Custom Estimators

Overview

Object-Oriented Programming (OOP)
Inheritance (OOP)
Estimators
Transformers
Custom Estimators
Pipeline
Common Scikit-learn modules

In the last two parts of this series we took a look at some of the estimators that Scikit-learn provides out of the box.

Note: Transformers are estimators as well.

However, Scikit-learn allows us to define our custom estimators by inheriting from some base classes in the sklearn.base module.

One thing to keep in mind is that every estimator, regardless of its purpose and functionality inherits from the sklearn.base.BaseEstimator class.

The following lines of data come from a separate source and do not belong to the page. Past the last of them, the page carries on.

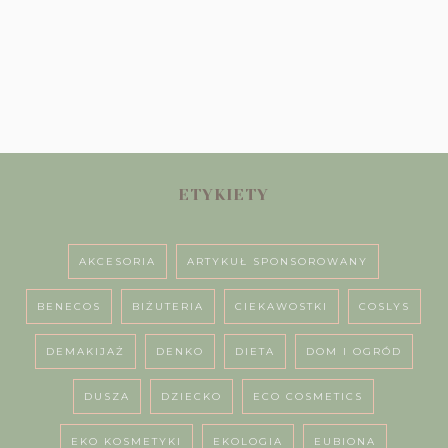
ETYKIETY
AKCESORIA
ARTYKUŁ SPONSOROWANY
BENECOS
BIŻUTERIA
CIEKAWOSTKI
COSLYS
DEMAKIJAŻ
DENKO
DIETA
DOM I OGRÓD
DUSZA
DZIECKO
ECO COSMETICS
EKO KOSMETYKI
EKOLOGIA
EUBIONA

Creating an estimator is as easy as:

>>> from sklearn.base import BaseEstimator
>>> class MyEstimator(BaseEstimator):
...     pass

Congratulations, you have just created your own custom estimator. However, at this stage it does nothing.

In fact, the only methods defined in MyEstimator are:

__getstate__(self)
__setstate__(self, state)
get_params(self, deep=True)
set_params(self, **params)

These are inherited from sklearn.base.BaseEstimator and are used internally by Scikit-learn, so we rarely interact directly with these methods.

In order to create a useful estimator, we must first recognize its purpose to identify the category it fits in. Some categories include:

Transformation
Regression
Classification
Clustering

The sklearn.base module exposes other base classes in addition to BaseEstimator for specific types of estimators. The TransformerMixin class for transformers, RegressorMixin for regressors, ClassifierMixin for classifiers, e.t.c

For example, sklearn.base.TransformerMixin can be inherited in tandem with sklearn.base.BaseEstimator to define a custom Transformer estimator. This is how all built-in Scikit-learn estimators operate.

>>> from sklearn.base import BaseEstimator, TransformerMixin
>>> class MyTransformer(BaseEstimator, TransformerMixin):
...     pass

Note: The sklearn.base.BaseEstimator must be inherited as well. This is how Scikit-learn knows that a class is indeed an estimator.

Each *Mixin class requires a different set of methods to be defined in their subclasses to function appropriately.

As an example, the TransformerMixin class requires its subclasses to define the following methods:

.fit(self, X, y=None)
.transform(self, X, y=None)

TransfomerMixin subclasses inherit the .fit_transform(self, X, y=None), which executes the .fit and .transform methods in sequence.

>>> import numpy as np
>>> import pandas as pd
>>> from sklearn.datasets import load_iris
>>>
>>> seed = 0
>>> np.random.seed(seed)
>>>
>>> X, y = load_iris(return_X_y=True)
>>>
>>>
>>> class MyTransformer(BaseEstimator, TransformerMixin):
...     def fit(self, X, y=None):
...         '''
...         1. learns from the data (fits the data)
...         2. returns self
...         '''
...         return self
...     def transform(self, X, y=None):
...         '''
...         return a transformation of the input X data.
...         '''
...         return X
>>>
>>> my_transformer = MyTransformer()
>>> X_transformed = my_transformer.fit_transform(X)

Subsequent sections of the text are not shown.